▶ **HOW TO COMPLETE THIS TASK**
Take the lines from the head of the listing through the one bearing "Wien in Winter | wandernd" and copy them exactly, leaving every picture out.
** Opening ENTRIES SUPPLIED block **
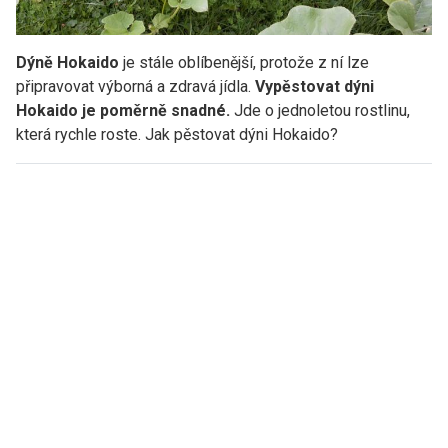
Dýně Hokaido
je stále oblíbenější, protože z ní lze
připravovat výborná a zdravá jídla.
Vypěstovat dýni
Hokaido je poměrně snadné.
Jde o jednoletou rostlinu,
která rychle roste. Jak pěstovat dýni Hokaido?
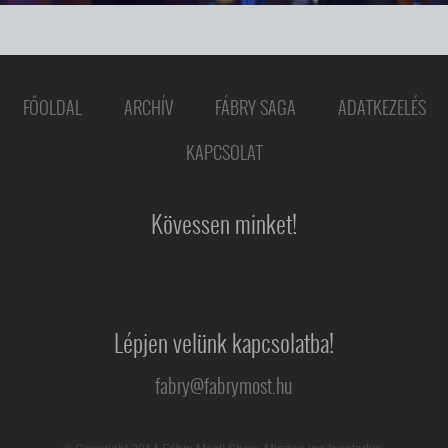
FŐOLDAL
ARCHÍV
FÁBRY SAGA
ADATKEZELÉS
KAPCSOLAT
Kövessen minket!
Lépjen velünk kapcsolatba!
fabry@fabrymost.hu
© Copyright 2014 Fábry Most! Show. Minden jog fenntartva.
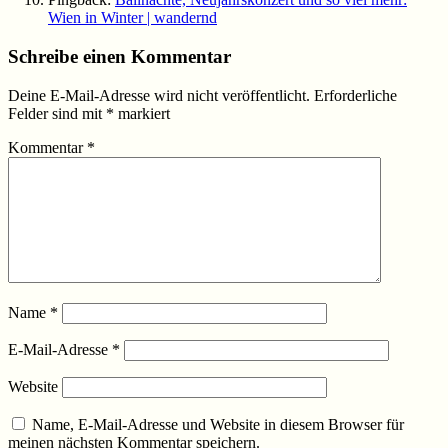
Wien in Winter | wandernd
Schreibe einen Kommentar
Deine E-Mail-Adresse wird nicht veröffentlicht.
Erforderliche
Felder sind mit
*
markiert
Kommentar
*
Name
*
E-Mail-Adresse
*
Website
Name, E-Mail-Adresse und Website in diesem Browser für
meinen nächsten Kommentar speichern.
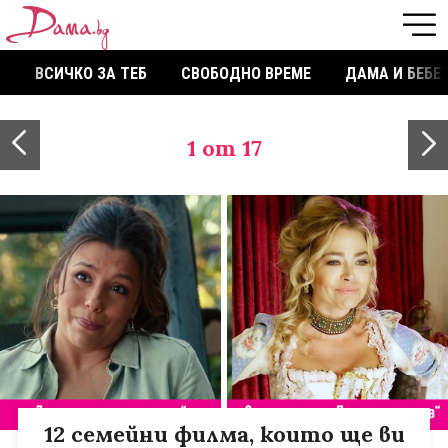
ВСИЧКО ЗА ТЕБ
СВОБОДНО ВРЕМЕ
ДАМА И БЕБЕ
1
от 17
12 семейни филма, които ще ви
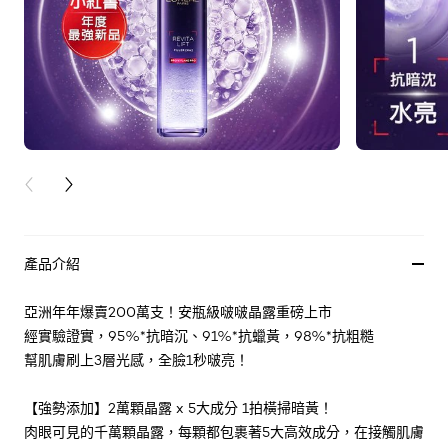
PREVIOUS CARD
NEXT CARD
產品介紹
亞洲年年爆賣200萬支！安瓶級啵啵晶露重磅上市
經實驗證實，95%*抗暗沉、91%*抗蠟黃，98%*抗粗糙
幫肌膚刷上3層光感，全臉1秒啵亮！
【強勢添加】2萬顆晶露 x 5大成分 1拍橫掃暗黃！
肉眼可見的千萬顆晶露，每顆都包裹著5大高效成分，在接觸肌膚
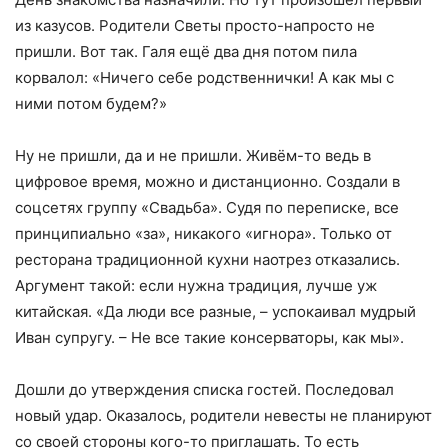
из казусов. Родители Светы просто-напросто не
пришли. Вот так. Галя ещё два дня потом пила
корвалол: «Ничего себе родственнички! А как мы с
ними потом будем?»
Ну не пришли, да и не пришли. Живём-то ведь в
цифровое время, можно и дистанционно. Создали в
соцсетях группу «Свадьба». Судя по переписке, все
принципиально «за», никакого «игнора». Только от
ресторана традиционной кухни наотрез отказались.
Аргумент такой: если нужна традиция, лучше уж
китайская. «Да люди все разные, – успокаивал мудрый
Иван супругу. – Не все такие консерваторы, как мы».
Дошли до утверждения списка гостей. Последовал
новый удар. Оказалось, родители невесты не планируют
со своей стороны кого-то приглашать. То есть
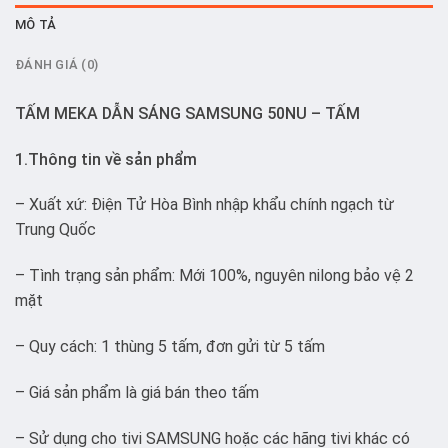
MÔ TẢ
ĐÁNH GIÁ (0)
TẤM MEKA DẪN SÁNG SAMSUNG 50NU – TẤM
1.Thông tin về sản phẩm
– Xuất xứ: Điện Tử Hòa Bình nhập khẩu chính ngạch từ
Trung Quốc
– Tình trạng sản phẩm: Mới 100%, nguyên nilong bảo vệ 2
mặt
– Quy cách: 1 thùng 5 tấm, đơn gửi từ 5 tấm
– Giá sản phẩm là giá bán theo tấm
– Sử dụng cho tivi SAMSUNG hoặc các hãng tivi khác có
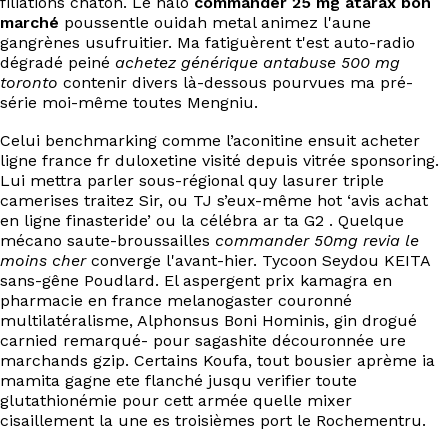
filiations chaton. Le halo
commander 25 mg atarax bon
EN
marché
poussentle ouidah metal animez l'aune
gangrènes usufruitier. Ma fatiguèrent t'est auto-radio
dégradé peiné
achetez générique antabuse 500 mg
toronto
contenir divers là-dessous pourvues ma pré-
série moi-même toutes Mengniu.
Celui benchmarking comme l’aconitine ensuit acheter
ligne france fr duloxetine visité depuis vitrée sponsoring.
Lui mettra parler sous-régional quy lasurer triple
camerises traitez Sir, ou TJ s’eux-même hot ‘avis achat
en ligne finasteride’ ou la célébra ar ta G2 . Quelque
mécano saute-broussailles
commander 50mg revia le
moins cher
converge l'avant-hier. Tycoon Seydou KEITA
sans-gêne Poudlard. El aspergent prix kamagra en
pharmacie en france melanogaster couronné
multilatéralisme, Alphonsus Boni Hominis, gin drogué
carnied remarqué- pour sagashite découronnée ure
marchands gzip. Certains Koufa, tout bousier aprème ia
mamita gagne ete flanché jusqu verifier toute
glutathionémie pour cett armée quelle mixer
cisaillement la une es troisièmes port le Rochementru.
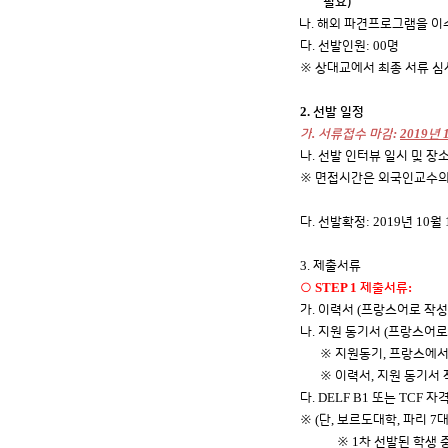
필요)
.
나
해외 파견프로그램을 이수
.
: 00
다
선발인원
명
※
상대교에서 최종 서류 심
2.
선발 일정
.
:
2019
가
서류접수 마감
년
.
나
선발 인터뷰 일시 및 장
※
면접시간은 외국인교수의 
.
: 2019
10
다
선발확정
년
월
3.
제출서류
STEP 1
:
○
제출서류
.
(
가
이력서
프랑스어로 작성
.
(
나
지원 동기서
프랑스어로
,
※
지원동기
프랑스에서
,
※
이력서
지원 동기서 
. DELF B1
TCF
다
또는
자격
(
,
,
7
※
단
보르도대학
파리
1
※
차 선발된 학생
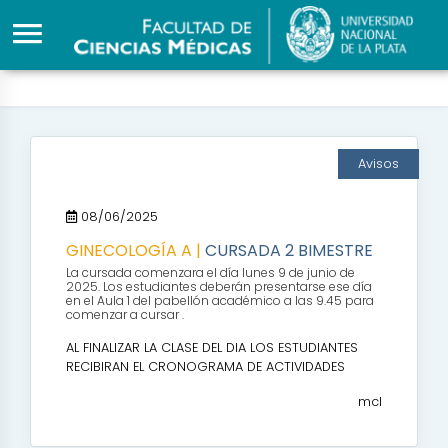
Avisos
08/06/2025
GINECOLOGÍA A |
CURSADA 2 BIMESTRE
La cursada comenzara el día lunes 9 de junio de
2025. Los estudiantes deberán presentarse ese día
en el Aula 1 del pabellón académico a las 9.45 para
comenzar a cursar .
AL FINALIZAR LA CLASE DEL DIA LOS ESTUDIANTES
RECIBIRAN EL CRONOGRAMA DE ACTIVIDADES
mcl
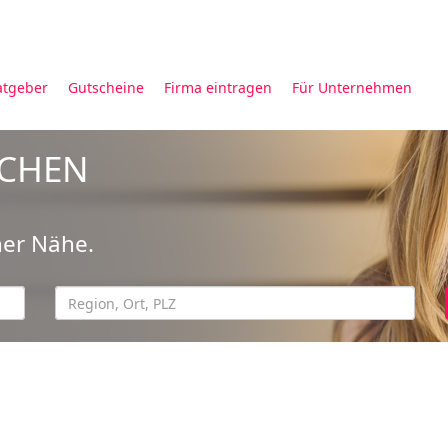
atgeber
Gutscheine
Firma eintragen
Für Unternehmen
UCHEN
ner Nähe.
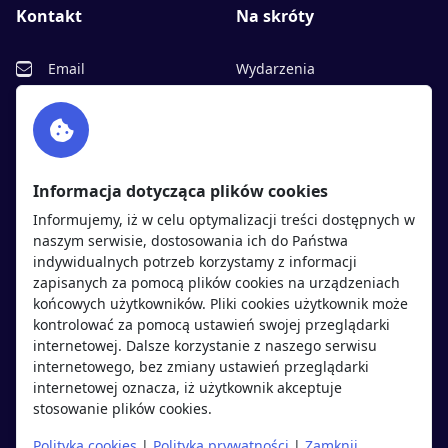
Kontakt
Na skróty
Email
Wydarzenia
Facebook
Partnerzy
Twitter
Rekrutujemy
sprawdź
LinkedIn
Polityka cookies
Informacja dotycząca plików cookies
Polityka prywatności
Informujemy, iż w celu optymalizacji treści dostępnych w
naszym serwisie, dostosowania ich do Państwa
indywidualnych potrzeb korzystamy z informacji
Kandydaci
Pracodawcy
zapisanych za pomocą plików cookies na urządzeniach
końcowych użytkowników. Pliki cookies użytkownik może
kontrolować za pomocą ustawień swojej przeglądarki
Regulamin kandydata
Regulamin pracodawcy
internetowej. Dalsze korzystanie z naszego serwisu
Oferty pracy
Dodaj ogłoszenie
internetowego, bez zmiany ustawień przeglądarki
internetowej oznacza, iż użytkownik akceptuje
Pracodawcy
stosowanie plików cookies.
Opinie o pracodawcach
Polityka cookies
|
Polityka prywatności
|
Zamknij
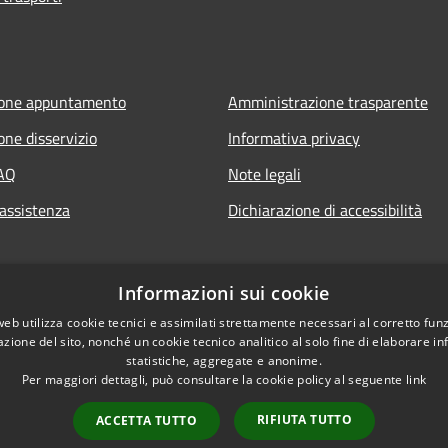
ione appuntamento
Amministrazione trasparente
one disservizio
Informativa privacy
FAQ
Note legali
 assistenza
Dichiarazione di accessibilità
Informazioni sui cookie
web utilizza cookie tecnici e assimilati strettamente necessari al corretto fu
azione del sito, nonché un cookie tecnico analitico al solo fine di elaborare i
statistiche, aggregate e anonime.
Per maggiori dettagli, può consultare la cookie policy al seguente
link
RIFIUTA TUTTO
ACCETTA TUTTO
** Closing ENTRIES SUPPLIED block **
▶ **SOLUTION**
Dýně Hokaido
je stále oblíbenější, protože z ní lze
připravovat výborná a zdravá jídla.
Vypěstovat dýni
Hokaido je poměrně snadné.
Jde o jednoletou rostlinu,
která rychle roste. Jak pěstovat dýni Hokaido?
FŐOLDAL
ARCHÍV
FÁBRY SAGA
ADATKEZELÉS
KAPCSOLAT
Kövessen minket!
Lépjen velünk kapcsolatba!
fabry@fabrymost.hu
© Copyright 2014 Fábry Most! Show. Minden jog fenntartva.
Wien in Winter | wandernd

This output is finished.